:: DATASET ::
------

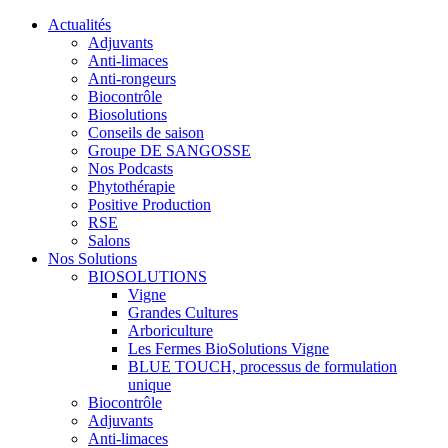
Actualités
Adjuvants
Anti-limaces
Anti-rongeurs
Biocontrôle
Biosolutions
Conseils de saison
Groupe DE SANGOSSE
Nos Podcasts
Phytothérapie
Positive Production
RSE
Salons
Nos Solutions
BIOSOLUTIONS
Vigne
Grandes Cultures
Arboriculture
Les Fermes BioSolutions Vigne
BLUE TOUCH, processus de formulation
unique
Biocontrôle
Adjuvants
Anti-limaces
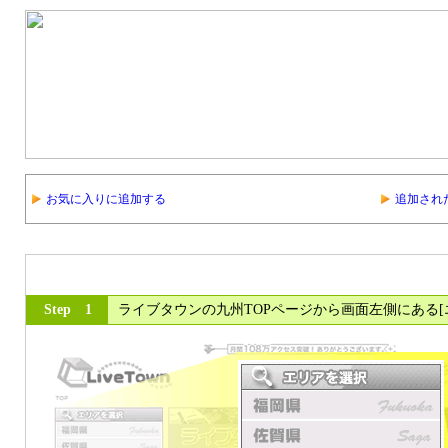
お気に入りに追加する
追加され
Step 1
ライブタウンの九州TOPページから画面左側にある[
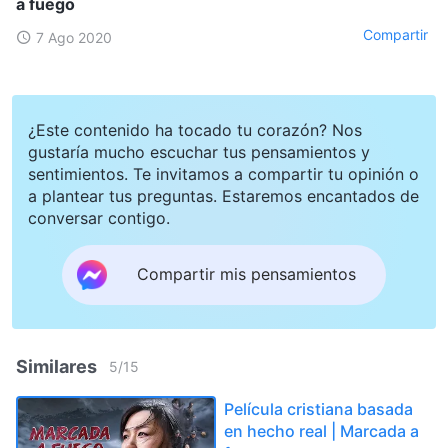
a fuego
Compartir
7 Ago 2020
¿Este contenido ha tocado tu corazón? Nos
gustaría mucho escuchar tus pensamientos y
sentimientos. Te invitamos a compartir tu opinión o
a plantear tus preguntas. Estaremos encantados de
conversar contigo.
Compartir mis pensamientos
Similares
5
/
15
Película cristiana basada
en hecho real | Marcada a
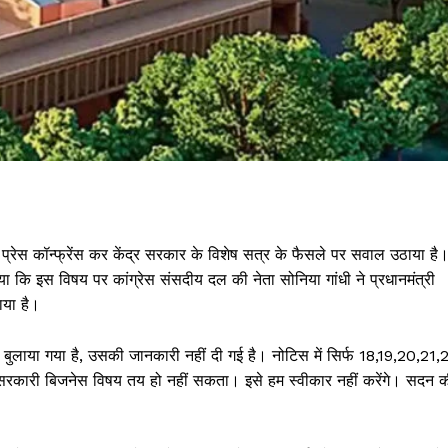
प्रेस कॉन्फ्रेंस कर केंद्र सरकार के विशेष सत्र के फैसले पर सवाल उठाया है
ाया कि इस विषय पर कांग्रेस संसदीय दल की नेता सोनिया गांधी ने प्रधानमंत्री
ठाया है।
र बुलाया गया है, उसकी जानकारी नहीं दी गई है। नोटिस में सिर्फ 18,19,20,21,
 सरकारी बिजनेस विषय तय हो नहीं सकता। इसे हम स्वीकार नहीं करेंगे। सदन 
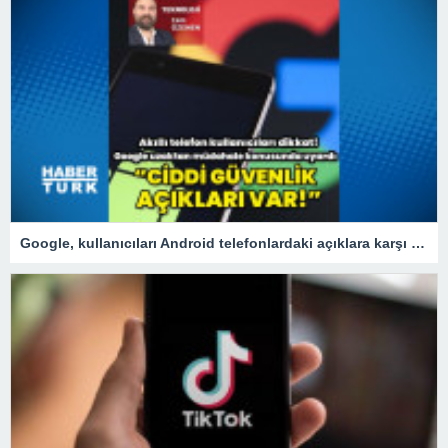
Google, kullanıcıları Android telefonlardaki açıklara karşı uyardı!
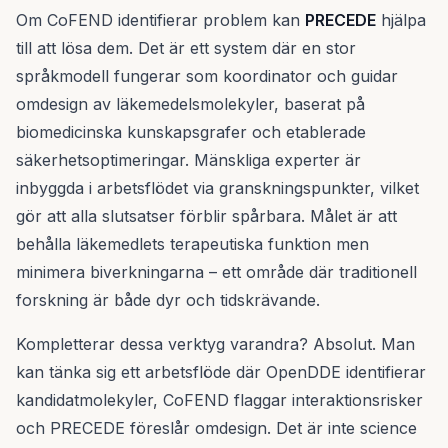
Om CoFEND identifierar problem kan
PRECEDE
hjälpa
till att lösa dem. Det är ett system där en stor
språkmodell fungerar som koordinator och guidar
omdesign av läkemedelsmolekyler, baserat på
biomedicinska kunskapsgrafer och etablerade
säkerhetsoptimeringar. Mänskliga experter är
inbyggda i arbetsflödet via granskningspunkter, vilket
gör att alla slutsatser förblir spårbara. Målet är att
behålla läkemedlets terapeutiska funktion men
minimera biverkningarna – ett område där traditionell
forskning är både dyr och tidskrävande.
Kompletterar dessa verktyg varandra? Absolut. Man
kan tänka sig ett arbetsflöde där OpenDDE identifierar
kandidatmolekyler, CoFEND flaggar interaktionsrisker
och PRECEDE föreslår omdesign. Det är inte science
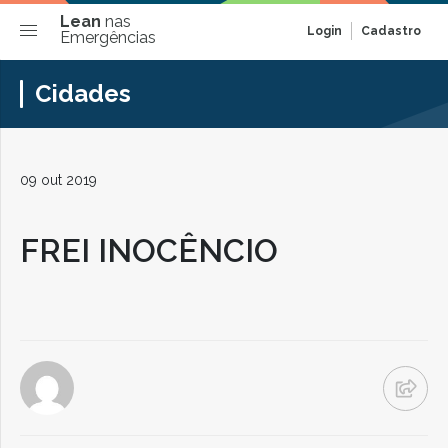
Lean
nas
Login
Cadastro
Emergências
Cidades
09 out 2019
FREI INOCÊNCIO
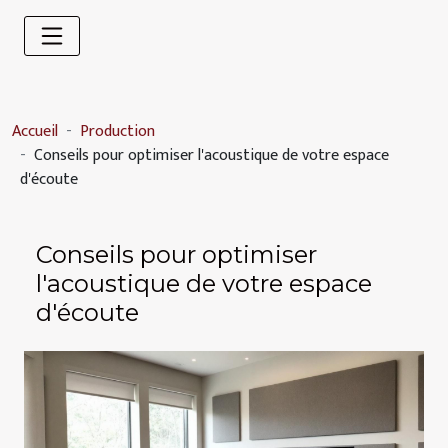
Accueil
Production
Conseils pour optimiser l'acoustique de votre espace
d'écoute
Conseils pour optimiser
l'acoustique de votre espace
d'écoute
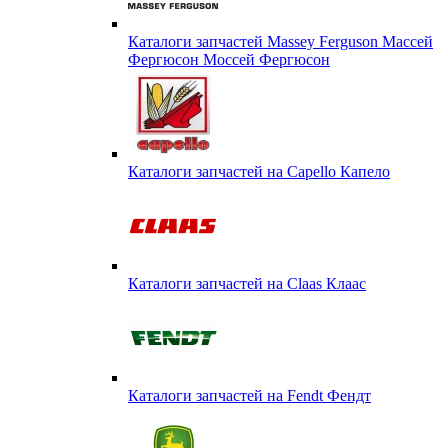
Каталоги запчастей Massey Ferguson Массей
Фергюсон Моссей Фергюсон
Каталоги запчастей на Capello Капело
Каталоги запчастей на Claas Клаас
Каталоги запчастей на Fendt Фендт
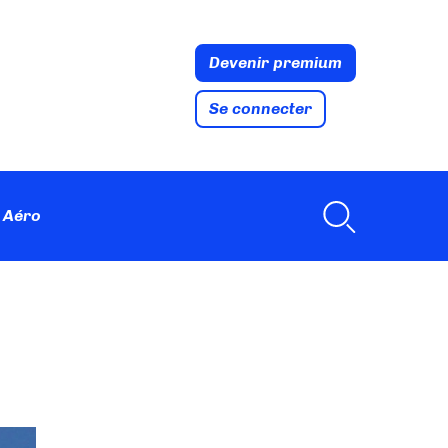
Devenir premium
Se connecter
 Aéro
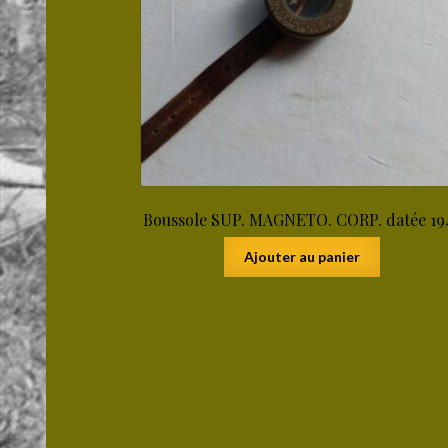
Boussole SUP. MAGNETO. CORP. datée 19
Ajouter au panier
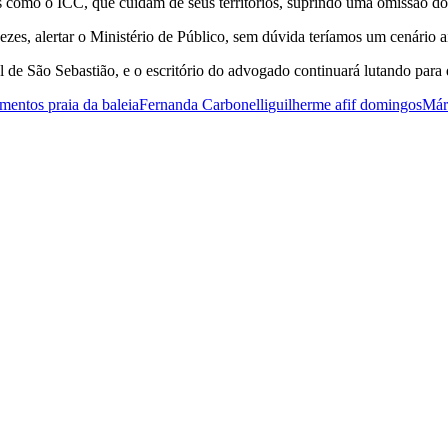
 como o ICC, que cuidam de seus territórios, suprindo uma omissão do 
vezes, alertar o Ministério de Público, sem dúvida teríamos um cenário 
de São Sebastião, e o escritório do advogado continuará lutando para qu
entos praia da baleia
Fernanda Carbonelli
guilherme afif domingos
Mári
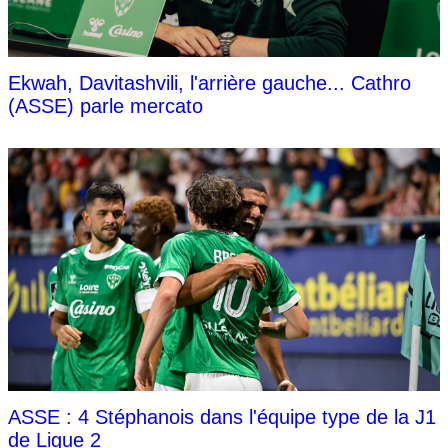
Ekwah, Davitashvili, l'arrière gauche... Cathro
(ASSE) parle mercato
ASSE : 4 Stéphanois dans l'équipe type de la J1
de Ligue 2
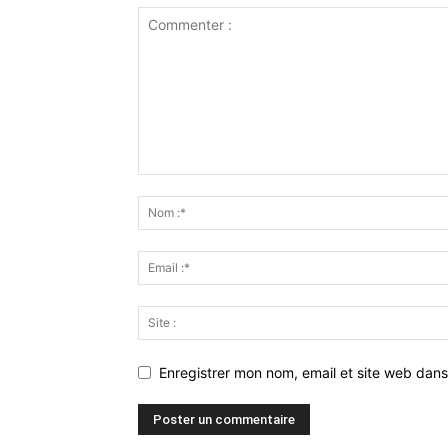
Enregistrer mon nom, email et site web dans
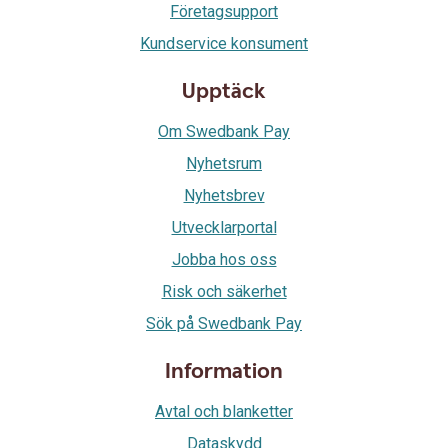
Företagsupport
Kundservice konsument
Upptäck
Om Swedbank Pay
Nyhetsrum
Nyhetsbrev
Utvecklarportal
Jobba hos oss
Risk och säkerhet
Sök på Swedbank Pay
Information
Avtal och blanketter
Dataskydd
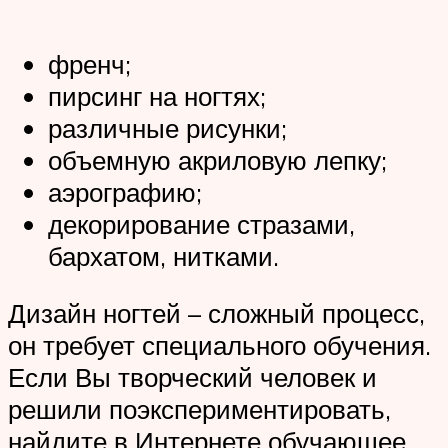
френч;
пирсинг на ногтях;
различные рисунки;
объемную акриловую лепку;
аэрографию;
декорирование стразами,
бархатом, нитками.
Дизайн ногтей – сложный процесс,
он требует специального обучения.
Если Вы творческий человек и
решили поэкспериментировать,
найдите в Интернете обучающее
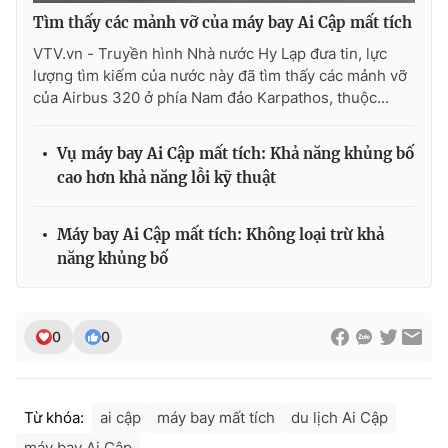
Tìm thấy các mảnh vỡ của máy bay Ai Cập mất tích
VTV.vn - Truyền hình Nhà nước Hy Lạp đưa tin, lực
lượng tìm kiếm của nước này đã tìm thấy các mảnh vỡ
THỜI BÁO VTV
của Airbus 320 ở phía Nam đảo Karpathos, thuộc...
Vụ máy bay Ai Cập mất tích: Khả năng khủng bố
cao hơn khả năng lỗi kỹ thuật
Theo dõi báo trên
Máy bay Ai Cập mất tích: Không loại trừ khả
Cơ quan chủ quản:
Đài Truyền hình Việt Nam
năng khủng bố
Cơ quan báo chí:
Thời báo VTV
Giấy phép hoạt động báo in và báo điện tử số 483/GP-BTTTT
cấp ngày 29/12/2023
0
0
Tổng Biên tập:
Vũ Thanh Thủy
Phó Tổng Biên tập:
Nguyễn Thị Mỹ Hạnh, Phạm Quốc Thắng,
Nguyễn Trọng Ninh
Từ khóa:
ai cập
máy bay mất tích
du lịch Ai Cập
Tổng đài VTV:
024.38 355 931 - 024.38 355 932
máy bay Ai Cập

------

:: PROBLEM REQUIREMENTS ::
Although the entries contain pictures, copy everything else in them exactly.

:: ANSWER TO THIS EXERCISE ::
Actualités
Adjuvants
Anti-limaces
Anti-rongeurs
Biocontrôle
Biosolutions
Conseils de saison
Groupe DE SANGOSSE
Nos Podcasts
Phytothérapie
Positive Production
RSE
Salons
Nos Solutions
BIOSOLUTIONS
Vigne
Grandes Cultures
Arboriculture
Les Fermes BioSolutions Vigne
BLUE TOUCH, processus de formulation
unique
Biocontrôle
Adjuvants
Anti-limaces
お気に入りに追加する
追加され
Step 1
ライブタウンの九州TOPページから画面左側にある[
a fuego
Compartir
7 Ago 2020
¿Este contenido ha tocado tu corazón? Nos
gustaría mucho escuchar tus pensamientos y
sentimientos. Te invitamos a compartir tu opinión o
a plantear tus preguntas. Estaremos encantados de
conversar contigo.
Compartir mis pensamientos
Similares
5
/
15
Película cristiana basada
en hecho real | Marcada a
प्रेस कॉन्फ्रेंस कर केंद्र सरकार के विशेष सत्र के फैसले पर सवाल उठाया है
ाया कि इस विषय पर कांग्रेस संसदीय दल की नेता सोनिया गांधी ने प्रधानमंत्री
ठाया है।
र बुलाया गया है, उसकी जानकारी नहीं दी गई है। नोटिस में सिर्फ 18,19,20,21,
 सरकारी बिजनेस विषय तय हो नहीं सकता। इसे हम स्वीकार नहीं करेंगे। सदन 
Google, kullanıcıları Android telefonlardaki açıklara karşı uyardı!
Om CoFEND identifierar problem kan
PRECEDE
hjälpa
till att lösa dem. Det är ett system där en stor
språkmodell fungerar som koordinator och guidar
omdesign av läkemedelsmolekyler, baserat på
biomedicinska kunskapsgrafer och etablerade
säkerhetsoptimeringar. Mänskliga experter är
inbyggda i arbetsflödet via granskningspunkter, vilket
gör att alla slutsatser förblir spårbara. Målet är att
behålla läkemedlets terapeutiska funktion men
minimera biverkningarna – ett område där traditionell
forskning är både dyr och tidskrävande.
Kompletterar dessa verktyg varandra? Absolut. Man
kan tänka sig ett arbetsflöde där OpenDDE identifierar
kandidatmolekyler, CoFEND flaggar interaktionsrisker
och PRECEDE föreslår omdesign. Det är inte science
Lean
nas
Login
Cadastro
Emergências
Cidades
09 out 2019
FREI INOCÊNCIO
Accueil
Production
Conseils pour optimiser l'acoustique de votre espace
d'écoute
Conseils pour optimiser
l'acoustique de votre espace
d'écoute
Каталоги запчастей Massey Ferguson Массей
Фергюсон Моссей Фергюсон
Каталоги запчастей на Capello Капело
Каталоги запчастей на Claas Клаас
Каталоги запчастей на Fendt Фендт
Devenir premium
Se connecter
 Aéro
Boussole SUP. MAGNETO. CORP. datée 19
Ajouter au panier
 como o ICC, que cuidam de seus territórios, suprindo uma omissão do 
vezes, alertar o Ministério de Público, sem dúvida teríamos um cenário 
de São Sebastião, e o escritório do advogado continuará lutando para qu
entos praia da baleia
Fernanda Carbonelli
guilherme afif domingos
Mári
Ekwah, Davitashvili, l'arrière gauche... Cathro
(ASSE) parle mercato
ASSE : 4 Stéphanois dans l'équipe type de la J1
de Ligue 2
Enregistrer mon nom, email et site web dans
Företagsupport
Kundservice konsument
Upptäck
Om Swedbank Pay
Nyhetsrum
Nyhetsbrev
Utvecklarportal
Jobba hos oss
Risk och säkerhet
Sök på Swedbank Pay
Information
Avtal och blanketter
Dataskydd
френч;
пирсинг на ногтях;
различные рисунки;
объемную акриловую лепку;
аэрографию;
декорирование стразами,
бархатом, нитками.
Дизайн ногтей – сложный процесс,
он требует специального обучения.
Если Вы творческий человек и
решили поэкспериментировать,
найдите в Интернете обучающее
Tìm thấy các mảnh vỡ của máy bay Ai Cập mất tích
VTV.vn - Truyền hình Nhà nước Hy Lạp đưa tin, lực
lượng tìm kiếm của nước này đã tìm thấy các mảnh vỡ
THỜI BÁO VTV
của Airbus 320 ở phía Nam đảo Karpathos, thuộc...
Vụ máy bay Ai Cập mất tích: Khả năng khủng bố
cao hơn khả năng lỗi kỹ thuật
Theo dõi báo trên
Máy bay Ai Cập mất tích: Không loại trừ khả
Cơ quan chủ quản:
Đài Truyền hình Việt Nam
năng khủng bố
Cơ quan báo chí:
Thời báo VTV
Giấy phép hoạt động báo in và báo điện tử số 483/GP-BTTTT
cấp ngày 29/12/2023
0
0
Tổng Biên tập:
Vũ Thanh Thủy
Phó Tổng Biên tập:
Nguyễn Thị Mỹ Hạnh, Phạm Quốc Thắng,
Nguyễn Trọng Ninh
Từ khóa:
ai cập
máy bay mất tích
du lịch Ai Cập
Tổng đài VTV:
024.38 355 931 - 024.38 355 932
máy bay Ai Cập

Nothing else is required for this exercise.